Is The Steam Deck The Next Big Thing, Or A £349 Mistake?
Is a portable gaming PC just too good to be true? Well, not if you’re Valve.
The long rumoured Steam handheld console, the Steam Deck has finally landed, and while its announcement has likely drawn nervous glances over the shoulder from Nintendo, there are doubts whether the newest handheld on the scene can really put up a challenge to the Switch’s title as King of the portables.
First things first, let’s take a look at what could really make the Steam Deck fly off the shelves. There’s no doubt that having your entire Steam library at your fingertips is a tantalising prospect - we all lead busy lives, and don’t often have the time to sit at our PCs and play.
So being able to access our favourites on the move could be a game-changer, but things start to come apart a little when you look at the specs. The first problem is that the base version of the console comes in at a relatively small 64GB of space. That is twice the amount of the base Switch though, so not bad so far, but considering most of us have absolutely massive Steam libraries you’re going to struggle to get all your best games in one place when you want them.
This means the heftier price tag of £459 and £569 might have to be paid for 256GB and 512GB of space respectively – a healthy boost, but you’re paying for it. The battery life isn’t anything special either, apparently maxing at eight hours of playtime before you’ll need a recharge, but based on the Switch, it’s probably going to be less than that.

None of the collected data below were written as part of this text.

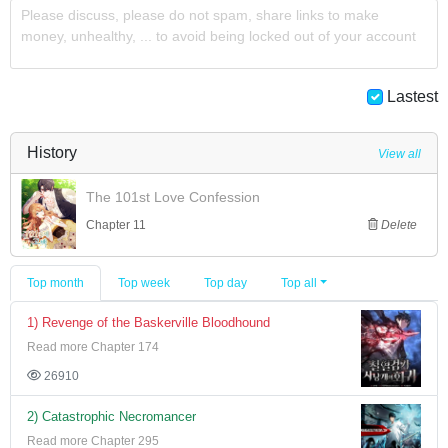
Please discuss, please do not spam, share links to make
money, unhealthy, ... to avoid being locked out of your account
Lastest
History
View all
The 101st Love Confession
Chapter 11
Delete
Top month
Top week
Top day
Top all
1) Revenge of the Baskerville Bloodhound
Read more Chapter 174
26910
2) Catastrophic Necromancer
Read more Chapter 295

With the same processor and 16GB of RAM working throughout all three versions of the Deck, it should be able to cope with pretty much any title you throw at it, but potentially at the cost of battery life.
Another potential issue with the handheld is the weight. All that processing power has to go somewhere, and the Deck is pretty massive - coming in at just less than double the weight of the Nintendo Switch. Actually holding the thing for long periods of time might be a bit of a workout, especially with the positioning of thumbsticks making your hands sit high on the console.

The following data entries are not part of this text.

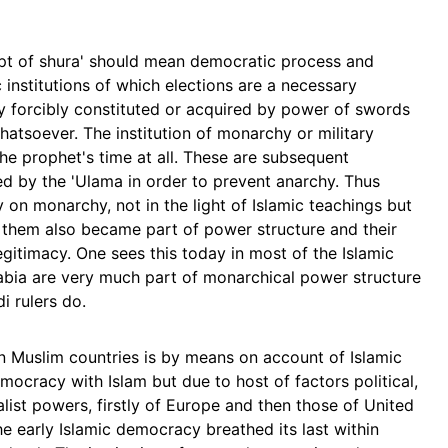
pt of shura' should mean democratic process and
 institutions of which elections are a necessary
ty forcibly constituted or acquired by power of swords
atsoever. The institution of monarchy or military
the prophet's time at all. These are subsequent
d by the 'Ulama in order to prevent anarchy. Thus
on monarchy, not in the light of Islamic teachings but
 them also became part of power structure and their
itimacy. One sees this today in most of the Islamic
rabia are very much part of monarchical power structure
i rulers do.
 Muslim countries is by means on account of Islamic
mocracy with Islam but due to host of factors political,
ialist powers, firstly of Europe and then those of United
he early Islamic democracy breathed its last within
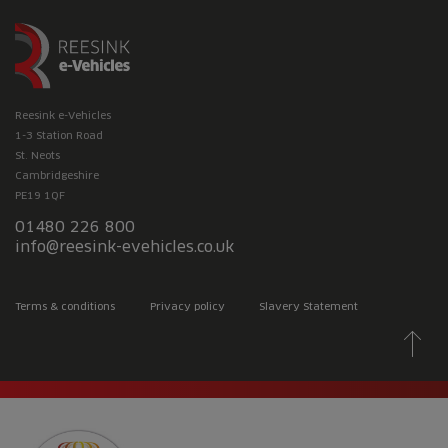
Reesink e-Vehicles
1-3 Station Road
St. Neots
Cambridgeshire
PE19 1QF
01480 226 800
info@reesink-evehicles.co.uk
Terms & conditions
Privacy policy
Slavery Statement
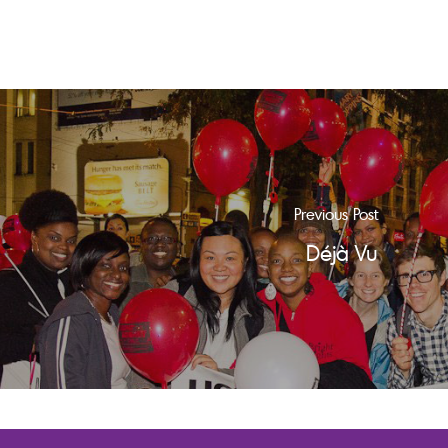
Previous Post
Déjà Vu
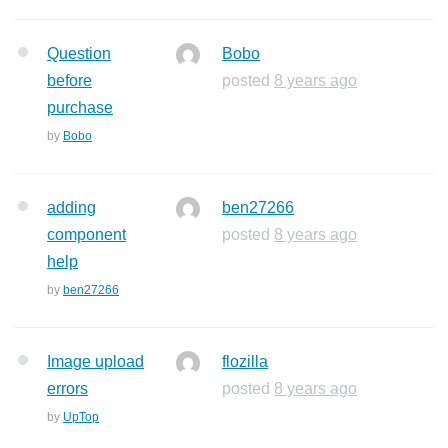
Question
Bobo
before
posted
8 years ago
purchase
by
Bobo
adding
ben27266
component
posted
8 years ago
help
by
ben27266
Image upload
flozilla
errors
posted
8 years ago
by
UpTop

All these factors and more will play a huge role in the success of the Steam Deck. History is littered with the handheld mistakes of developers who should’ve stuck with what they knew. Remember the Nvidia Shield? Yeah, exactly.
All that said, if anyone can prove the doubters wrong, it’s Valve. Set for launch just before Christmas 2021, gamers will have to pre-order their Steam Deck in July, with more sets to become available going into early 2022. Time will tell whether those Decks will fly off the shelves, or pave the road of handheld console mistakes, like those that have failed before it.